Given records.
# # # #
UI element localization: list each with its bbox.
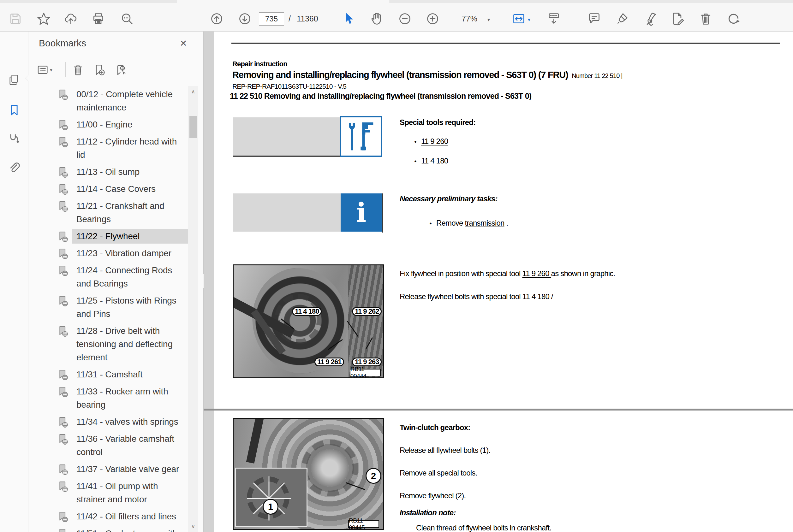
star-button[interactable]: [35, 10, 52, 27]
previous-page-button[interactable]: [208, 10, 225, 27]
bookmark-web-icon: [57, 230, 69, 243]
doc-subtitle: 11 22 510 Removing and installing/replac…: [230, 92, 531, 101]
bookmark-web-icon: [57, 511, 69, 523]
rotate-pages-button[interactable]: [724, 10, 742, 27]
keyboard-down-icon: [547, 12, 561, 26]
page-pencil-icon: [671, 12, 685, 26]
hub-art: [311, 449, 349, 487]
bookmark-item[interactable]: 11/21 - Crankshaft and Bearings: [72, 199, 188, 227]
select-tool-button[interactable]: [340, 10, 358, 27]
chevron-down-icon[interactable]: ▾: [487, 17, 490, 23]
bookmark-row: 11/22 - Flywheel: [29, 229, 188, 244]
cloud-upload-button[interactable]: [62, 10, 79, 27]
goto-bookmark-button[interactable]: [112, 61, 129, 79]
next-page-button[interactable]: [236, 10, 254, 27]
transmission-link[interactable]: transmission: [465, 218, 504, 227]
rotate-icon: [726, 12, 741, 26]
close-panel-button[interactable]: ✕: [176, 36, 191, 51]
info-pictogram: i: [340, 193, 382, 232]
bookmark-options-button[interactable]: ▾: [36, 61, 53, 79]
star-icon: [37, 12, 51, 26]
bookmark-item[interactable]: 11/36 - Variable camshaft control: [72, 432, 188, 459]
comment-button[interactable]: [585, 10, 603, 27]
find-button[interactable]: [118, 10, 136, 27]
chevron-down-icon[interactable]: ▾: [528, 17, 530, 23]
tool-plain: 11 4 180: [421, 156, 448, 165]
bookmark-row: 11/25 - Pistons with Rings and Pins: [29, 293, 188, 321]
edit-pages-button[interactable]: [669, 10, 687, 27]
scroll-down-button[interactable]: ∨: [188, 521, 198, 532]
active-document-tab[interactable]: [177, 0, 390, 3]
bookmark-item[interactable]: 11/28 - Drive belt with tensioning and d…: [72, 324, 188, 365]
bookmark-web-icon: [57, 264, 69, 277]
bookmark-item[interactable]: 11/37 - Variable valve gear: [72, 462, 183, 476]
scrollbar-thumb[interactable]: [189, 116, 197, 138]
sign-button[interactable]: [641, 10, 659, 27]
bookmark-item[interactable]: 11/34 - valves with springs: [72, 415, 182, 429]
tool-link[interactable]: 11 9 260: [522, 269, 551, 278]
zoom-level-select[interactable]: 77%: [449, 14, 477, 23]
callout-circle: 2: [366, 468, 381, 484]
zoom-in-button[interactable]: [424, 10, 441, 27]
print-button[interactable]: [89, 10, 107, 27]
delete-pages-button[interactable]: [697, 10, 714, 27]
navigation-rail: [0, 32, 29, 532]
bolts-inset: 1: [235, 468, 308, 527]
bookmark-item[interactable]: 11/12 - Cylinder head with lid: [72, 134, 188, 162]
zoom-out-button[interactable]: [396, 10, 413, 27]
bookmark-item[interactable]: 11/00 - Engine: [72, 117, 136, 132]
bookmark-web-icon: [57, 463, 69, 476]
tools-pictogram: [340, 116, 382, 157]
highlight-button[interactable]: [613, 10, 631, 27]
hide-toolbar-button[interactable]: [545, 10, 563, 27]
bookmark-item[interactable]: 11/42 - Oil filters and lines: [72, 509, 180, 524]
bookmark-row: 11/13 - Oil sump: [29, 165, 188, 179]
image-edge: [382, 193, 383, 232]
fix-instruction: Fix flywheel in position with special to…: [400, 269, 700, 278]
save-icon: [8, 12, 22, 26]
bookmark-item[interactable]: 11/31 - Camshaft: [72, 367, 146, 382]
bookmark-item[interactable]: 11/25 - Pistons with Rings and Pins: [72, 293, 188, 321]
bookmark-item-selected[interactable]: 11/22 - Flywheel: [72, 229, 188, 244]
bookmark-item[interactable]: 00/12 - Complete vehicle maintenance: [72, 87, 188, 115]
save-button[interactable]: [6, 10, 24, 27]
install-note-text: Clean thread of flywheel bolts in cranks…: [416, 524, 551, 532]
doc-title-note: Number 11 22 510 |: [572, 72, 623, 79]
delete-bookmark-button[interactable]: [70, 61, 87, 79]
document-viewport[interactable]: Repair instruction Removing and installi…: [204, 32, 793, 532]
scroll-up-button[interactable]: ∧: [188, 86, 198, 97]
bookmark-item[interactable]: 11/24 - Connecting Rods and Bearings: [72, 263, 188, 291]
bookmark-row: 11/12 - Cylinder head with lid: [29, 134, 188, 162]
chevron-down-icon: ▾: [50, 67, 52, 73]
bookmark-icon: [8, 104, 20, 116]
bullet-icon: ●: [429, 221, 432, 226]
divider: [32, 56, 193, 56]
bookmark-scrollbar[interactable]: ∧ ∨: [188, 86, 198, 532]
bookmark-item[interactable]: 11/51 - Coolant pump with: [72, 526, 181, 532]
bookmarks-panel-button[interactable]: [6, 101, 23, 119]
bookmark-item[interactable]: 11/41 - Oil pump with strainer and motor: [72, 479, 188, 507]
bookmark-item[interactable]: 11/33 - Rocker arm with bearing: [72, 384, 188, 412]
bullet-icon: ●: [414, 139, 417, 144]
fit-width-button[interactable]: [510, 10, 528, 27]
bookmark-item[interactable]: 11/23 - Vibration damper: [72, 246, 175, 261]
cursor-icon: [342, 12, 356, 26]
destinations-button[interactable]: [6, 130, 23, 147]
hand-tool-button[interactable]: [368, 10, 386, 27]
pen-nib-icon: [643, 12, 657, 26]
bookmark-web-icon: [57, 480, 69, 493]
attachments-button[interactable]: [6, 160, 23, 177]
callout-pill: 11 4 180: [292, 307, 322, 316]
trash-icon: [72, 64, 84, 76]
tool-link[interactable]: 11 9 260: [421, 137, 448, 146]
new-bookmark-button[interactable]: [91, 61, 108, 79]
document-tab-strip: [0, 0, 793, 3]
bookmark-item[interactable]: 11/13 - Oil sump: [72, 165, 143, 179]
bookmark-web-icon: [57, 325, 69, 338]
page-number-input[interactable]: [259, 12, 284, 25]
page-thumbnails-button[interactable]: [6, 72, 23, 89]
divider: [32, 83, 193, 83]
search-icon: [120, 12, 134, 26]
preliminary-step: Remove transmission .: [436, 218, 508, 228]
bookmark-item[interactable]: 11/14 - Case Covers: [72, 182, 160, 196]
# # # #
Copy the listing in full and without alteration, omitting every picture.

Written reply.
UI element localization: list each with its bbox.
star-button[interactable]: [35, 10, 52, 27]
previous-page-button[interactable]: [208, 10, 225, 27]
bookmark-web-icon: [57, 230, 69, 243]
doc-subtitle: 11 22 510 Removing and installing/replac…: [230, 92, 531, 101]
bookmark-web-icon: [57, 511, 69, 523]
rotate-pages-button[interactable]: [724, 10, 742, 27]
keyboard-down-icon: [547, 12, 561, 26]
page-pencil-icon: [671, 12, 685, 26]
hub-art: [311, 449, 349, 487]
bookmark-item[interactable]: 11/21 - Crankshaft and Bearings: [72, 199, 188, 227]
select-tool-button[interactable]: [340, 10, 358, 27]
chevron-down-icon[interactable]: ▾: [487, 17, 490, 23]
bookmark-row: 11/22 - Flywheel: [29, 229, 188, 244]
cloud-upload-button[interactable]: [62, 10, 79, 27]
goto-bookmark-button[interactable]: [112, 61, 129, 79]
next-page-button[interactable]: [236, 10, 254, 27]
transmission-link[interactable]: transmission: [465, 218, 504, 227]
rotate-icon: [726, 12, 741, 26]
close-panel-button[interactable]: ✕: [176, 36, 191, 51]
info-pictogram: i: [340, 193, 382, 232]
bookmark-options-button[interactable]: ▾: [36, 61, 53, 79]
star-icon: [37, 12, 51, 26]
bookmark-item[interactable]: 11/36 - Variable camshaft control: [72, 432, 188, 459]
comment-button[interactable]: [585, 10, 603, 27]
find-button[interactable]: [118, 10, 136, 27]
chevron-down-icon[interactable]: ▾: [528, 17, 530, 23]
tool-plain: 11 4 180: [421, 156, 448, 165]
bookmark-row: 11/25 - Pistons with Rings and Pins: [29, 293, 188, 321]
edit-pages-button[interactable]: [669, 10, 687, 27]
scroll-down-button[interactable]: ∨: [188, 521, 198, 532]
active-document-tab[interactable]: [177, 0, 390, 3]
bookmark-item[interactable]: 11/28 - Drive belt with tensioning and d…: [72, 324, 188, 365]
bookmark-web-icon: [57, 264, 69, 277]
bookmark-item[interactable]: 11/37 - Variable valve gear: [72, 462, 183, 476]
scrollbar-thumb[interactable]: [189, 116, 197, 138]
sign-button[interactable]: [641, 10, 659, 27]
bookmark-item[interactable]: 11/34 - valves with springs: [72, 415, 182, 429]
tool-link[interactable]: 11 9 260: [522, 269, 551, 278]
zoom-level-select[interactable]: 77%: [449, 14, 477, 23]
callout-circle: 2: [366, 468, 381, 484]
zoom-in-button[interactable]: [424, 10, 441, 27]
print-button[interactable]: [89, 10, 107, 27]
delete-pages-button[interactable]: [697, 10, 714, 27]
navigation-rail: [0, 32, 29, 532]
bolts-inset: 1: [235, 468, 308, 527]
bookmark-item[interactable]: 11/12 - Cylinder head with lid: [72, 134, 188, 162]
zoom-out-button[interactable]: [396, 10, 413, 27]
bookmark-item[interactable]: 11/00 - Engine: [72, 117, 136, 132]
bookmark-web-icon: [57, 463, 69, 476]
tools-pictogram: [340, 116, 382, 157]
highlight-button[interactable]: [613, 10, 631, 27]
hide-toolbar-button[interactable]: [545, 10, 563, 27]
bookmark-item[interactable]: 11/42 - Oil filters and lines: [72, 509, 180, 524]
bookmark-row: 11/13 - Oil sump: [29, 165, 188, 179]
image-edge: [382, 193, 383, 232]
fix-instruction: Fix flywheel in position with special to…: [400, 269, 700, 278]
save-icon: [8, 12, 22, 26]
bookmark-item[interactable]: 11/31 - Camshaft: [72, 367, 146, 382]
bookmark-item[interactable]: 11/25 - Pistons with Rings and Pins: [72, 293, 188, 321]
bookmark-item-selected[interactable]: 11/22 - Flywheel: [72, 229, 188, 244]
bookmark-item[interactable]: 00/12 - Complete vehicle maintenance: [72, 87, 188, 115]
save-button[interactable]: [6, 10, 24, 27]
install-note-text: Clean thread of flywheel bolts in cranks…: [416, 524, 551, 532]
doc-title-note: Number 11 22 510 |: [572, 72, 623, 79]
delete-bookmark-button[interactable]: [70, 61, 87, 79]
document-viewport[interactable]: Repair instruction Removing and installi…: [204, 32, 793, 532]
scroll-up-button[interactable]: ∧: [188, 86, 198, 97]
bookmark-item[interactable]: 11/24 - Connecting Rods and Bearings: [72, 263, 188, 291]
bookmark-row: 11/12 - Cylinder head with lid: [29, 134, 188, 162]
chevron-down-icon: ▾: [50, 67, 52, 73]
bookmark-icon: [8, 104, 20, 116]
bullet-icon: ●: [429, 221, 432, 226]
divider: [32, 56, 193, 56]
bookmark-scrollbar[interactable]: ∧ ∨: [188, 86, 198, 532]
bookmark-item[interactable]: 11/51 - Coolant pump with: [72, 526, 181, 532]
bookmarks-panel-button[interactable]: [6, 101, 23, 119]
bookmark-item[interactable]: 11/41 - Oil pump with strainer and motor: [72, 479, 188, 507]
bookmark-item[interactable]: 11/33 - Rocker arm with bearing: [72, 384, 188, 412]
bullet-icon: ●: [414, 139, 417, 144]
fit-width-button[interactable]: [510, 10, 528, 27]
bookmark-item[interactable]: 11/23 - Vibration damper: [72, 246, 175, 261]
cursor-icon: [342, 12, 356, 26]
destinations-button[interactable]: [6, 130, 23, 147]
hand-tool-button[interactable]: [368, 10, 386, 27]
pen-nib-icon: [643, 12, 657, 26]
bookmark-web-icon: [57, 480, 69, 493]
attachments-button[interactable]: [6, 160, 23, 177]
callout-pill: 11 4 180: [292, 307, 322, 316]
trash-icon: [72, 64, 84, 76]
tool-link[interactable]: 11 9 260: [421, 137, 448, 146]
new-bookmark-button[interactable]: [91, 61, 108, 79]
document-tab-strip: [0, 0, 793, 3]
bookmark-item[interactable]: 11/13 - Oil sump: [72, 165, 143, 179]
bookmark-web-icon: [57, 325, 69, 338]
page-number-input[interactable]: [259, 12, 284, 25]
page-thumbnails-button[interactable]: [6, 72, 23, 89]
divider: [32, 83, 193, 83]
search-icon: [120, 12, 134, 26]
preliminary-step: Remove transmission .: [436, 218, 508, 228]
bookmark-item[interactable]: 11/14 - Case Covers: [72, 182, 160, 196]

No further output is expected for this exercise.